**Bounding box prediction data**
:::

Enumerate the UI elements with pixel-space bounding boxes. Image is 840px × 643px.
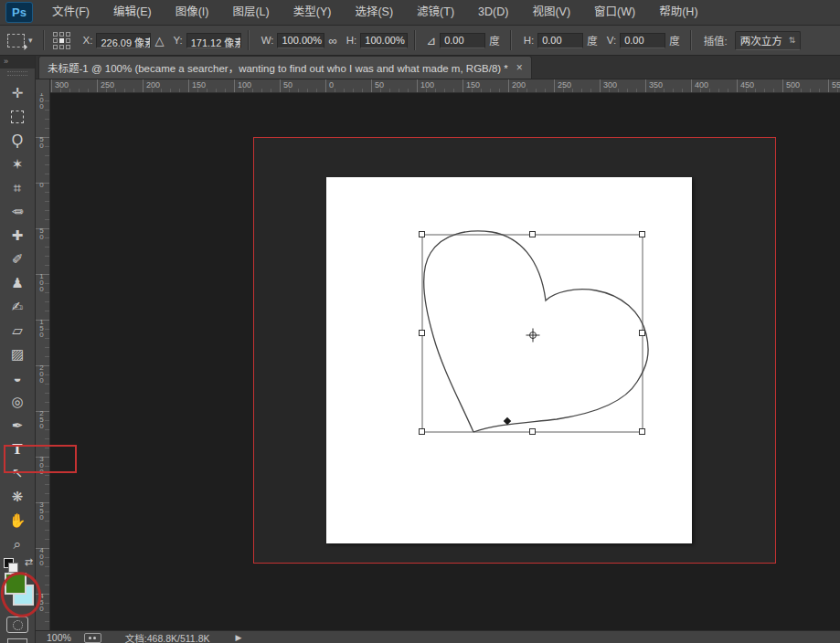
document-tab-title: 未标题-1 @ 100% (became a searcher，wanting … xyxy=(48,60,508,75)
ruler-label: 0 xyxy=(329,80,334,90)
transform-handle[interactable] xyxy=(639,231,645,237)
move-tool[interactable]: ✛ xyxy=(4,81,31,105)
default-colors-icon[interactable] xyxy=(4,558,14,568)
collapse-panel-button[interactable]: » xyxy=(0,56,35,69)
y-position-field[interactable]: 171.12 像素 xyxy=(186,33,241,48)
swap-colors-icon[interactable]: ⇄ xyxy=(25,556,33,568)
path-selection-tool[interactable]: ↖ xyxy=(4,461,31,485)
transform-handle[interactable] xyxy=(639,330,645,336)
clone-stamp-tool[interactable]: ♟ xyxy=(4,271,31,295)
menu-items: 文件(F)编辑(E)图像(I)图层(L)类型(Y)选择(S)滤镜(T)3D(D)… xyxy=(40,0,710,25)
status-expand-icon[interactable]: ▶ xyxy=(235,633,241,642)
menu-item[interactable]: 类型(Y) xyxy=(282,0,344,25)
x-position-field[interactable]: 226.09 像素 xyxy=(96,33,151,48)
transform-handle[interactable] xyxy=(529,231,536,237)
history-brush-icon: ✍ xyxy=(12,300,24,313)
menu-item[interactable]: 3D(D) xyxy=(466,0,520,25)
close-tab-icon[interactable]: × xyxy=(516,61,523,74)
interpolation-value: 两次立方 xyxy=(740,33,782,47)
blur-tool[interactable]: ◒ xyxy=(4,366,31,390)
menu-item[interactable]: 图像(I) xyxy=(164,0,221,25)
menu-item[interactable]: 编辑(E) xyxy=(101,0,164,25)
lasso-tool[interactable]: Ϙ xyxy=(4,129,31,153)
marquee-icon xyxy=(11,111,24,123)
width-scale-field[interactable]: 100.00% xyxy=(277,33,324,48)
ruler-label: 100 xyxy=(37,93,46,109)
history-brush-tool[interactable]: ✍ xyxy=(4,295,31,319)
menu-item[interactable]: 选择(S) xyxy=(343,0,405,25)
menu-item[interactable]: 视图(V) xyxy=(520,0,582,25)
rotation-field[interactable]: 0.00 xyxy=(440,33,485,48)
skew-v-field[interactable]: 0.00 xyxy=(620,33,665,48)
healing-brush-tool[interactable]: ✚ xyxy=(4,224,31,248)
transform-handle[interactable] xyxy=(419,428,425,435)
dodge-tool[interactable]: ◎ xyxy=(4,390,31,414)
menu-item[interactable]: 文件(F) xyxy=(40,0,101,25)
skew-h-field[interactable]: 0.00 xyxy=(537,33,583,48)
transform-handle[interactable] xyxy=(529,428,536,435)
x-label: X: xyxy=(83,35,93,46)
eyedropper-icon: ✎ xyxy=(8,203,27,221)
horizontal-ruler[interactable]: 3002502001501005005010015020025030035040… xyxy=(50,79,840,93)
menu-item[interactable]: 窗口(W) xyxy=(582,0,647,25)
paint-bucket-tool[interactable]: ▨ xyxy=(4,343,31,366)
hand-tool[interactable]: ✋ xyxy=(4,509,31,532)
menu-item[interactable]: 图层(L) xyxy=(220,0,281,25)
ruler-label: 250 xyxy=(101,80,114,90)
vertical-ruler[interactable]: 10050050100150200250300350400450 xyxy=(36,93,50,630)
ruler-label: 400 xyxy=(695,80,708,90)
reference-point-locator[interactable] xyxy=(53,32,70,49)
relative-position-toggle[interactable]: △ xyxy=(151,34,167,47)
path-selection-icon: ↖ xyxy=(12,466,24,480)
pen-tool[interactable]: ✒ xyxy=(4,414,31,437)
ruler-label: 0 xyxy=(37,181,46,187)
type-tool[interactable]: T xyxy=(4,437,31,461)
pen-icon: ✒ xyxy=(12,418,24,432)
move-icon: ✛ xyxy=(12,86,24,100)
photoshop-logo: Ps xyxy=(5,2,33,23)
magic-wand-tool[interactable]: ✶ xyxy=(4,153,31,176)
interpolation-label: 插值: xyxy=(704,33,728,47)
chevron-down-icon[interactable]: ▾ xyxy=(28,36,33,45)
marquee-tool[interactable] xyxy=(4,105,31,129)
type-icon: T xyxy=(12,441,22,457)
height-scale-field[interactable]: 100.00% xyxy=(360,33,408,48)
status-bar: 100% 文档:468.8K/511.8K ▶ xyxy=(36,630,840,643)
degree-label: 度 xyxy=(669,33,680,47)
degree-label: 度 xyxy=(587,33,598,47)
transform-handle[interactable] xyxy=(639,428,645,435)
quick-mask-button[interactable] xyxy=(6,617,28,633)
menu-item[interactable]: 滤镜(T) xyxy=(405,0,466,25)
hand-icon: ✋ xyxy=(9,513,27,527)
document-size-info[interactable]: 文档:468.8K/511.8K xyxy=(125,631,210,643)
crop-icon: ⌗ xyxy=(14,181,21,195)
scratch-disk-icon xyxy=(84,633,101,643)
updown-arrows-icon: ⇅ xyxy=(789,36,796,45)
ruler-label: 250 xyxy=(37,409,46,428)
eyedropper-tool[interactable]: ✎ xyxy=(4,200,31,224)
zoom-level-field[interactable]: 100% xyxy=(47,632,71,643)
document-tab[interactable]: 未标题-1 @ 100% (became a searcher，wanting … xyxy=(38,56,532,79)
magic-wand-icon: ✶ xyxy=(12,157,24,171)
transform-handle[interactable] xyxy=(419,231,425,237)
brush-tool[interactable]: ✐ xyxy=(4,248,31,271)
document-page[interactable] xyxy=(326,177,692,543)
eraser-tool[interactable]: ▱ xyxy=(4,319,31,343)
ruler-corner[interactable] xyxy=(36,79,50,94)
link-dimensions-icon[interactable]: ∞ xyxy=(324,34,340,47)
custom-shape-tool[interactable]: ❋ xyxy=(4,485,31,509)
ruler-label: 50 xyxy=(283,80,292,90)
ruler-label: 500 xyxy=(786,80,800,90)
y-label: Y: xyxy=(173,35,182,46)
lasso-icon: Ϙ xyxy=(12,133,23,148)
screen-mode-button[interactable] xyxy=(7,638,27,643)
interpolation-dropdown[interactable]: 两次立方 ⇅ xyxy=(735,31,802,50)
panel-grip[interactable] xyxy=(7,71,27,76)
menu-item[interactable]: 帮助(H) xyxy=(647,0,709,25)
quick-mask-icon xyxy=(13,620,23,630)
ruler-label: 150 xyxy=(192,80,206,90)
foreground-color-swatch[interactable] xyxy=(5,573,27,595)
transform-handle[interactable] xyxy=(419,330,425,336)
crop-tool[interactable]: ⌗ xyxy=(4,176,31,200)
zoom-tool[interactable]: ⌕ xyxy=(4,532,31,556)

:::

**Goal of the exercise**
Where the word "两次立方" appears in a line of the entries, copy that line.

**Result of the task**
interpolation-value: 两次立方 xyxy=(740,33,782,47)
interpolation-dropdown[interactable]: 两次立方 ⇅ xyxy=(735,31,802,50)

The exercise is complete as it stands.